Change would be driven by fierce supply and demand pressures, global scarcities, changing climates, growing health and social impacts and new science and technologies.

The global food system would wipe out 1.4 billion small farmers by 2050.

Driven by globalisation of food chains, it would affect all countries.

Already an area the size of Western Europe had been “land-grabbed” by investors since 2001.

The challenges would be huge but the opportunities for NZ agriculture would be even greater, Cribb said.

A United Nations 2015 report predicted groundwater mining would lead to vanishing lakes, disappearing rivers and shrinking glacier and that by 2030 demand for water could be 40% greater than the available supply.

Where irrigation now grew 40% of the world’s food using 69% of its water, by 2050 65% of the world’s food would require irrigation.

The shortage of water would cause increased conflict.

“There will be a war for water,” Cribb said.

About 33% of the world’s topsoil had been lost since 1975.

If soil loss continued at present rates it was estimated there was only another 48 years of topsoil left, Cribb said.

Science had been strangled for 25 years.

“There is a knowledge drought. There is just not enough knowledge going into the food system now like there was in the 1960s, 70s and 80s.

“It’s amazing that we humans spend more on ways to kill one another than we do on ways to feed one another.

“We need to turn that around. Peace requires a full platter,” Cribb said.

Between 30% and 50% of the world’s food was wasted or lost post-harvest.

“We need to deliver a system to recycle our food back into food production.

“I believe NZ will emerge as a knowledge centre,” he said.

By 2050, with the right investment, urban culture would supply half the world’s food.
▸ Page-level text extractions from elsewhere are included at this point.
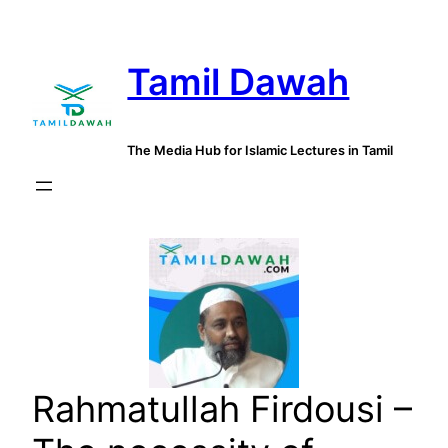
Skip
to
Tamil Dawah
content
The Media Hub for Islamic Lectures in Tamil
Rahmatullah Firdousi –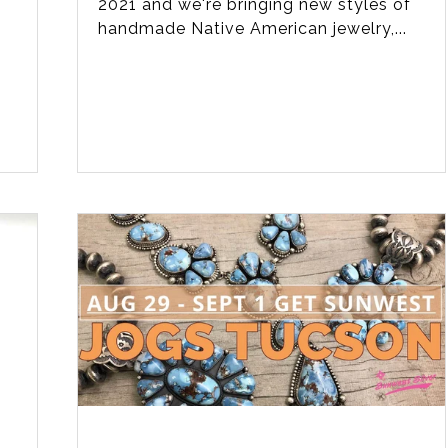
l
2021 and we're bringing new styles of
handmade Native American jewelry,...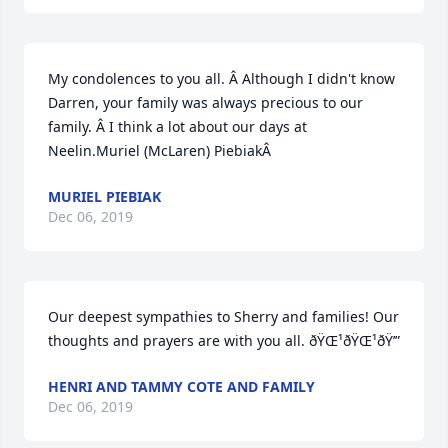
My condolences to you all. Â Although I didn't know 
Darren, your family was always precious to our 
family. Â I think a lot about our days at 
Neelin.Muriel (McLaren) PiebiakÂ
MURIEL PIEBIAK
Dec 06, 2019
Our deepest sympathies to Sherry and families! Our 
thoughts and prayers are with you all. ðŸŒ¹ðŸŒ¹ðŸ’”
HENRI AND TAMMY COTE AND FAMILY
Dec 06, 2019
“That will relieve agriculture and pave the way for re-wilding half the world and instead of throwing farmers off the land society will pay them for being stewards of the land.”

Two people in three now died of a diet-related disease (The Lancet, 2012) with food killing six times more people than tobacco.

“We have a killer diet that can be preventable.”

By 2050 water plants, an algae boom, would be the world’s top crop for health food, stock feed, transport fuel, plastic textiles and chemicals, Cribb said.

There would be a new system that would ensure the world never ran out of food.

Cultured (synthetic) meats would take over.

“What we know as a sausage the consumer in 2100 won’t know as a sausage.

“We had the first synthetic sausage in 2011 and the first synthetic hamburger in 2013.

“It’s another area of food development that is coming whether we like it or not,” Cribb said.

But the opportunities for NZ, as the world’s centre of expertise in water, soil and landscape management, to be a world leader in the age of food had never been better.

“NZ has major water knowledge, is an innovative technology exporter in the field of intensive agriculture and as a pioneer of high-value farming systems you are designers of a healthy sustainable world diet.

“You have got to give your farmers a pay rise,” Cribb said.